*** PROVIDED RECORDS Section Begins ***
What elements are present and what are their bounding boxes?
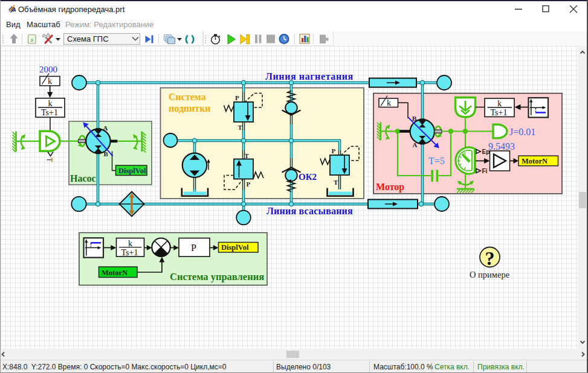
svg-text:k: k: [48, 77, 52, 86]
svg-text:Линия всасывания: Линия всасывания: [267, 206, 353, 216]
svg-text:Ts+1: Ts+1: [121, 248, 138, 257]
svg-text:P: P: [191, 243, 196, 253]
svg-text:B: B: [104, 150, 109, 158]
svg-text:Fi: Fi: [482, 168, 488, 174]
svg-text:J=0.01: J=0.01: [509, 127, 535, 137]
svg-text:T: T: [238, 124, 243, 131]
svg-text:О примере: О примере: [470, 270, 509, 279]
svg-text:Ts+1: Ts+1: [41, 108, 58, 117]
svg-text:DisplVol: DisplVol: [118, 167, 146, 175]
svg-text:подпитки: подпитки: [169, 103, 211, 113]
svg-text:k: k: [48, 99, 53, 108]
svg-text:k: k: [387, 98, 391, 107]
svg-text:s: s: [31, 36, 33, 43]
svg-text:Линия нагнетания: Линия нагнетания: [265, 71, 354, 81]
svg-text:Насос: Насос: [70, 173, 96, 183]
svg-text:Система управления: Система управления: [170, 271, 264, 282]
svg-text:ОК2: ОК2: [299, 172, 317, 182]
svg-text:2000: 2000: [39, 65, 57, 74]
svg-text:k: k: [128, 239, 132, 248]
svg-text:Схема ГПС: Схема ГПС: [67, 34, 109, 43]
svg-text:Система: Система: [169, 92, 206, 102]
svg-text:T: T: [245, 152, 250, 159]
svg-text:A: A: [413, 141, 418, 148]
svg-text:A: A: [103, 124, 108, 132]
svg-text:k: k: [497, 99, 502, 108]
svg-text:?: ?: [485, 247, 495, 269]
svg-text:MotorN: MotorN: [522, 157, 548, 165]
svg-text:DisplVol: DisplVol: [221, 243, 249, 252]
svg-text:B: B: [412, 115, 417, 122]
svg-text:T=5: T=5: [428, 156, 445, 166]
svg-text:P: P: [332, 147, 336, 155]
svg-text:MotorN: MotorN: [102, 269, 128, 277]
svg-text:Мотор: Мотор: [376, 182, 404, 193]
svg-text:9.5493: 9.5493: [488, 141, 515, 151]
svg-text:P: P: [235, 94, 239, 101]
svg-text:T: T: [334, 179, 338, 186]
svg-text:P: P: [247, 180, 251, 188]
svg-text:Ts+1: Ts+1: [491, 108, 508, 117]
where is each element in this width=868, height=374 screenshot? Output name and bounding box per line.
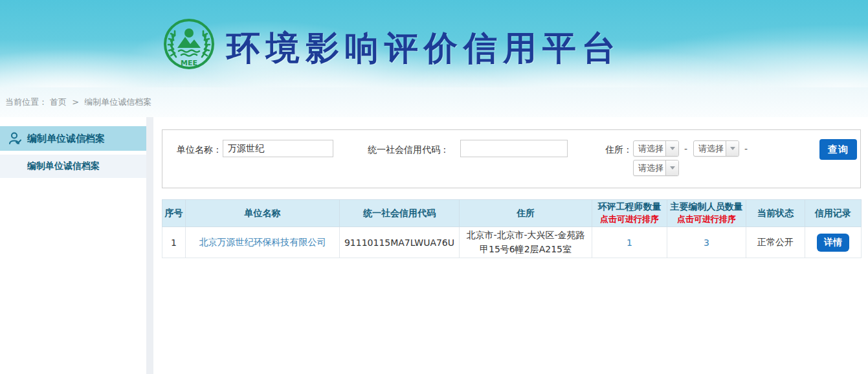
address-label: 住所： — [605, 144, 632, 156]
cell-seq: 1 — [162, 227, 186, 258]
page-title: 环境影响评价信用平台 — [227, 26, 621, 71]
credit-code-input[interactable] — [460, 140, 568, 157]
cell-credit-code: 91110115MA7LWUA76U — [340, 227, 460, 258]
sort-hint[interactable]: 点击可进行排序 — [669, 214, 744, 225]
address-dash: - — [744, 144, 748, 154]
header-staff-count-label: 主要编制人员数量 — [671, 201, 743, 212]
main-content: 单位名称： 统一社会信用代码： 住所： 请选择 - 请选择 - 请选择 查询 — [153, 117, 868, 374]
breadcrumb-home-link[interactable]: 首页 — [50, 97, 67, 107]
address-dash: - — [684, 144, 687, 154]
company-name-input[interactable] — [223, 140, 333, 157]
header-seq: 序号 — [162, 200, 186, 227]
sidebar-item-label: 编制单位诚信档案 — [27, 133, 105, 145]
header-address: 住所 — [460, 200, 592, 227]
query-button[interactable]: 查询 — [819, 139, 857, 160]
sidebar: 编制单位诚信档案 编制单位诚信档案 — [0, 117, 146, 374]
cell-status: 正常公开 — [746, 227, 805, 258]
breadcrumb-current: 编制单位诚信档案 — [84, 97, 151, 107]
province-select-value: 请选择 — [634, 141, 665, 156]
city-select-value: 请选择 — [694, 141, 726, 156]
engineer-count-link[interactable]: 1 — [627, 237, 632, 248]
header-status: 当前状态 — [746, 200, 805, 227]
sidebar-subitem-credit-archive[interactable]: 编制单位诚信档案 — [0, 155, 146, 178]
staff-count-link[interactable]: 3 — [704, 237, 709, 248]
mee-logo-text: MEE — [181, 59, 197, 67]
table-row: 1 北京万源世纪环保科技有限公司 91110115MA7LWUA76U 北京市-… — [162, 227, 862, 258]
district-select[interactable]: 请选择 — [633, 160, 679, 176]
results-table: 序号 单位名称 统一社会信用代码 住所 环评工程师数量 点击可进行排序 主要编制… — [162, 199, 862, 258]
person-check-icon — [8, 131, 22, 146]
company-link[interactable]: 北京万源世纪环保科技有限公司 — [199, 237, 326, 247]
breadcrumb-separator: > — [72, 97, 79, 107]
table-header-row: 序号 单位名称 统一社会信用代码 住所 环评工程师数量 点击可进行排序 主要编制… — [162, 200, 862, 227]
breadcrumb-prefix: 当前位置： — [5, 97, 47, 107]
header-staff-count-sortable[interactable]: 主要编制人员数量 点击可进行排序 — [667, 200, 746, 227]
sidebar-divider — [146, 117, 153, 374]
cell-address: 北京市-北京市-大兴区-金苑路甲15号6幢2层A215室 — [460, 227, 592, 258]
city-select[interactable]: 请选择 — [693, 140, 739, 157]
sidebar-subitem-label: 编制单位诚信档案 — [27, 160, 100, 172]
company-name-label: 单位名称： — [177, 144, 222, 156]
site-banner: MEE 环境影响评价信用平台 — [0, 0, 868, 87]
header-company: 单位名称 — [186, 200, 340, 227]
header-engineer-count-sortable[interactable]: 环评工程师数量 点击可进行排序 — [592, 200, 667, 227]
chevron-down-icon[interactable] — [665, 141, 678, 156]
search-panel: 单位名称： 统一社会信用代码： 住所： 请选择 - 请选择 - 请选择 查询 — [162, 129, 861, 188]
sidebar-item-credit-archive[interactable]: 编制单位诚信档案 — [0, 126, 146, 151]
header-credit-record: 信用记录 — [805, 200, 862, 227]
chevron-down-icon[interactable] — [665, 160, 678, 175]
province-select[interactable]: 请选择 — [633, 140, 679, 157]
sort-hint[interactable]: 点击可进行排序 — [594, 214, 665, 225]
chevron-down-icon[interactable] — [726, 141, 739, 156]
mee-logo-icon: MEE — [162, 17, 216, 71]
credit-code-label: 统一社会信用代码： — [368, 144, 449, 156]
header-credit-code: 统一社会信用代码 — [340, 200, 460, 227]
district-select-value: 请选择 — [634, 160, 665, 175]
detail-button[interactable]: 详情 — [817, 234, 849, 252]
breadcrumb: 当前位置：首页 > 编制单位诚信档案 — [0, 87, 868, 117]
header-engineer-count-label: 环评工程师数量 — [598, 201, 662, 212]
*** PROVIDED RECORDS Section Ends ***
When a line carries an image, skip the image and repeat everything else above exactly as written.

What elements are present and what are their bounding boxes?
svg-text:k: k: [48, 77, 52, 86]
svg-text:Линия всасывания: Линия всасывания: [267, 206, 353, 216]
svg-text:Ts+1: Ts+1: [121, 248, 138, 257]
svg-text:P: P: [191, 243, 196, 253]
svg-text:B: B: [104, 150, 109, 158]
svg-text:Fi: Fi: [482, 168, 488, 174]
svg-text:J=0.01: J=0.01: [509, 127, 535, 137]
svg-text:T: T: [238, 124, 243, 131]
svg-text:О примере: О примере: [470, 270, 509, 279]
svg-text:Ts+1: Ts+1: [41, 108, 58, 117]
svg-text:DisplVol: DisplVol: [118, 167, 146, 175]
svg-text:подпитки: подпитки: [169, 103, 211, 113]
svg-text:k: k: [48, 99, 53, 108]
svg-text:k: k: [387, 98, 391, 107]
svg-text:s: s: [31, 36, 33, 43]
svg-text:Линия нагнетания: Линия нагнетания: [265, 71, 354, 81]
svg-text:Насос: Насос: [70, 173, 96, 183]
svg-text:Система управления: Система управления: [170, 271, 264, 282]
svg-text:ОК2: ОК2: [299, 172, 317, 182]
svg-text:2000: 2000: [39, 65, 57, 74]
svg-text:k: k: [128, 239, 132, 248]
svg-text:Схема ГПС: Схема ГПС: [67, 34, 109, 43]
svg-text:Система: Система: [169, 92, 206, 102]
svg-text:T: T: [245, 152, 250, 159]
svg-text:A: A: [413, 141, 418, 148]
svg-text:A: A: [103, 124, 108, 132]
svg-text:k: k: [497, 99, 502, 108]
svg-text:?: ?: [485, 247, 495, 269]
svg-text:MotorN: MotorN: [522, 157, 548, 165]
svg-text:DisplVol: DisplVol: [221, 243, 249, 252]
svg-text:B: B: [412, 115, 417, 122]
svg-text:T=5: T=5: [428, 156, 445, 166]
svg-text:P: P: [332, 147, 336, 155]
svg-text:MotorN: MotorN: [102, 269, 128, 277]
svg-text:Мотор: Мотор: [376, 182, 404, 193]
svg-text:9.5493: 9.5493: [488, 141, 515, 151]
svg-text:P: P: [235, 94, 239, 101]
svg-text:T: T: [334, 179, 338, 186]
svg-text:P: P: [247, 180, 251, 188]
svg-text:Ts+1: Ts+1: [491, 108, 508, 117]
where is each element in this width=868, height=374 screenshot? Output name and bounding box per line.
address-label: 住所： — [605, 144, 632, 156]
cell-seq: 1 — [162, 227, 186, 258]
page-title: 环境影响评价信用平台 — [227, 26, 621, 71]
credit-code-input[interactable] — [460, 140, 568, 157]
cell-credit-code: 91110115MA7LWUA76U — [340, 227, 460, 258]
sort-hint[interactable]: 点击可进行排序 — [669, 214, 744, 225]
address-dash: - — [744, 144, 748, 154]
header-staff-count-label: 主要编制人员数量 — [671, 201, 743, 212]
main-content: 单位名称： 统一社会信用代码： 住所： 请选择 - 请选择 - 请选择 查询 — [153, 117, 868, 374]
breadcrumb-home-link[interactable]: 首页 — [50, 97, 67, 107]
address-dash: - — [684, 144, 687, 154]
company-name-input[interactable] — [223, 140, 333, 157]
header-seq: 序号 — [162, 200, 186, 227]
sidebar-item-label: 编制单位诚信档案 — [27, 133, 105, 145]
header-address: 住所 — [460, 200, 592, 227]
query-button[interactable]: 查询 — [819, 139, 857, 160]
sidebar: 编制单位诚信档案 编制单位诚信档案 — [0, 117, 146, 374]
cell-status: 正常公开 — [746, 227, 805, 258]
breadcrumb-current: 编制单位诚信档案 — [84, 97, 151, 107]
province-select-value: 请选择 — [634, 141, 665, 156]
city-select-value: 请选择 — [694, 141, 726, 156]
engineer-count-link[interactable]: 1 — [627, 237, 632, 248]
header-status: 当前状态 — [746, 200, 805, 227]
sidebar-subitem-credit-archive[interactable]: 编制单位诚信档案 — [0, 155, 146, 178]
staff-count-link[interactable]: 3 — [704, 237, 709, 248]
mee-logo-text: MEE — [181, 59, 197, 67]
table-row: 1 北京万源世纪环保科技有限公司 91110115MA7LWUA76U 北京市-… — [162, 227, 862, 258]
district-select[interactable]: 请选择 — [633, 160, 679, 176]
results-table: 序号 单位名称 统一社会信用代码 住所 环评工程师数量 点击可进行排序 主要编制… — [162, 199, 862, 258]
person-check-icon — [8, 131, 22, 146]
company-link[interactable]: 北京万源世纪环保科技有限公司 — [199, 237, 326, 247]
breadcrumb-separator: > — [72, 97, 79, 107]
table-header-row: 序号 单位名称 统一社会信用代码 住所 环评工程师数量 点击可进行排序 主要编制… — [162, 200, 862, 227]
breadcrumb-prefix: 当前位置： — [5, 97, 47, 107]
header-staff-count-sortable[interactable]: 主要编制人员数量 点击可进行排序 — [667, 200, 746, 227]
sidebar-divider — [146, 117, 153, 374]
cell-address: 北京市-北京市-大兴区-金苑路甲15号6幢2层A215室 — [460, 227, 592, 258]
city-select[interactable]: 请选择 — [693, 140, 739, 157]
sidebar-subitem-label: 编制单位诚信档案 — [27, 160, 100, 172]
company-name-label: 单位名称： — [177, 144, 222, 156]
site-banner: MEE 环境影响评价信用平台 — [0, 0, 868, 87]
header-company: 单位名称 — [186, 200, 340, 227]
header-engineer-count-sortable[interactable]: 环评工程师数量 点击可进行排序 — [592, 200, 667, 227]
chevron-down-icon[interactable] — [665, 141, 678, 156]
search-panel: 单位名称： 统一社会信用代码： 住所： 请选择 - 请选择 - 请选择 查询 — [162, 129, 861, 188]
sidebar-item-credit-archive[interactable]: 编制单位诚信档案 — [0, 126, 146, 151]
header-credit-record: 信用记录 — [805, 200, 862, 227]
chevron-down-icon[interactable] — [665, 160, 678, 175]
province-select[interactable]: 请选择 — [633, 140, 679, 157]
sort-hint[interactable]: 点击可进行排序 — [594, 214, 665, 225]
chevron-down-icon[interactable] — [726, 141, 739, 156]
mee-logo-icon: MEE — [162, 17, 216, 71]
credit-code-label: 统一社会信用代码： — [368, 144, 449, 156]
header-credit-code: 统一社会信用代码 — [340, 200, 460, 227]
district-select-value: 请选择 — [634, 160, 665, 175]
detail-button[interactable]: 详情 — [817, 234, 849, 252]
breadcrumb: 当前位置：首页 > 编制单位诚信档案 — [0, 87, 868, 117]
header-engineer-count-label: 环评工程师数量 — [598, 201, 662, 212]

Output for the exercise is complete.